> [TASK DETAILS]
Exactly what is written in the records below should be returned, minus the images.

+--

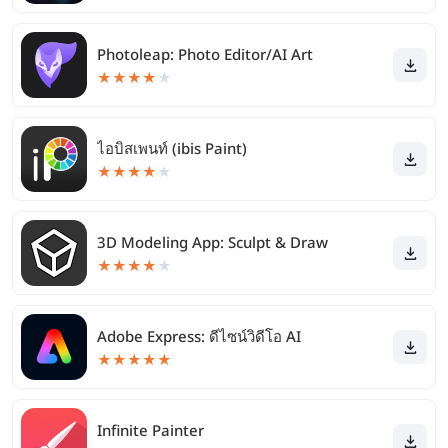
Photoleap: Photo Editor/AI Art
★
★
★
★
★
ไอบิสเพนท์ (ibis Paint)
★
★
★
★
★
3D Modeling App: Sculpt & Draw
★
★
★
★
★
Adobe Express: ดีไซน์วิดีโอ AI
★
★
★
★
★
Infinite Painter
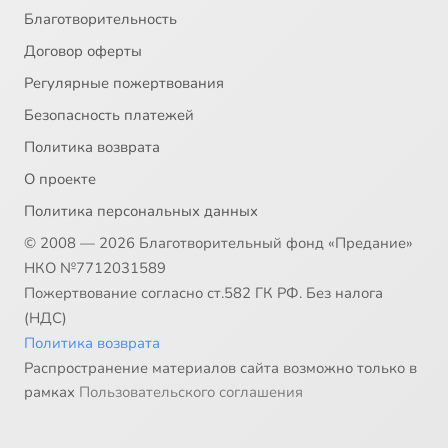
Благотворительность
Договор оферты
Регулярные пожертвования
Безопасность платежей
Политика возврата
О проекте
Политика персональных данных
© 2008 — 2026 Благотворительный фонд «Предание»
НКО №7712031589
Пожертвование согласно ст.582 ГК РФ. Без налога
(НДС)
Политика возврата
Распространение материалов сайта возможно только в
рамках
Пользовательского соглашения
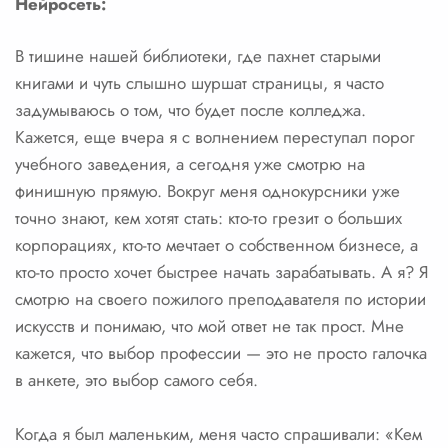
Нейросеть:
В тишине нашей библиотеки, где пахнет старыми
книгами и чуть слышно шуршат страницы, я часто
задумываюсь о том, что будет после колледжа.
Кажется, еще вчера я с волнением переступал порог
учебного заведения, а сегодня уже смотрю на
финишную прямую. Вокруг меня однокурсники уже
точно знают, кем хотят стать: кто-то грезит о больших
корпорациях, кто-то мечтает о собственном бизнесе, а
кто-то просто хочет быстрее начать зарабатывать. А я? Я
смотрю на своего пожилого преподавателя по истории
искусств и понимаю, что мой ответ не так прост. Мне
кажется, что выбор профессии — это не просто галочка
в анкете, это выбор самого себя.
Когда я был маленьким, меня часто спрашивали: «Кем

+--

> [RESULT FOR THIS TASK]
Photoleap: Photo Editor/AI Art
★
★
★
★
★
ไอบิสเพนท์ (ibis Paint)
★
★
★
★
★
3D Modeling App: Sculpt & Draw
★
★
★
★
★
Adobe Express: ดีไซน์วิดีโอ AI
★
★
★
★
★
Infinite Painter
Благотворительность
Договор оферты
Регулярные пожертвования
Безопасность платежей
Политика возврата
О проекте
Политика персональных данных
© 2008 — 2026 Благотворительный фонд «Предание»
НКО №7712031589
Пожертвование согласно ст.582 ГК РФ. Без налога
(НДС)
Политика возврата
Распространение материалов сайта возможно только в
рамках
Пользовательского соглашения
Нейросеть:
В тишине нашей библиотеки, где пахнет старыми
книгами и чуть слышно шуршат страницы, я часто
задумываюсь о том, что будет после колледжа.
Кажется, еще вчера я с волнением переступал порог
учебного заведения, а сегодня уже смотрю на
финишную прямую. Вокруг меня однокурсники уже
точно знают, кем хотят стать: кто-то грезит о больших
корпорациях, кто-то мечтает о собственном бизнесе, а
кто-то просто хочет быстрее начать зарабатывать. А я? Я
смотрю на своего пожилого преподавателя по истории
искусств и понимаю, что мой ответ не так прост. Мне
кажется, что выбор профессии — это не просто галочка
в анкете, это выбор самого себя.
Когда я был маленьким, меня часто спрашивали: «Кем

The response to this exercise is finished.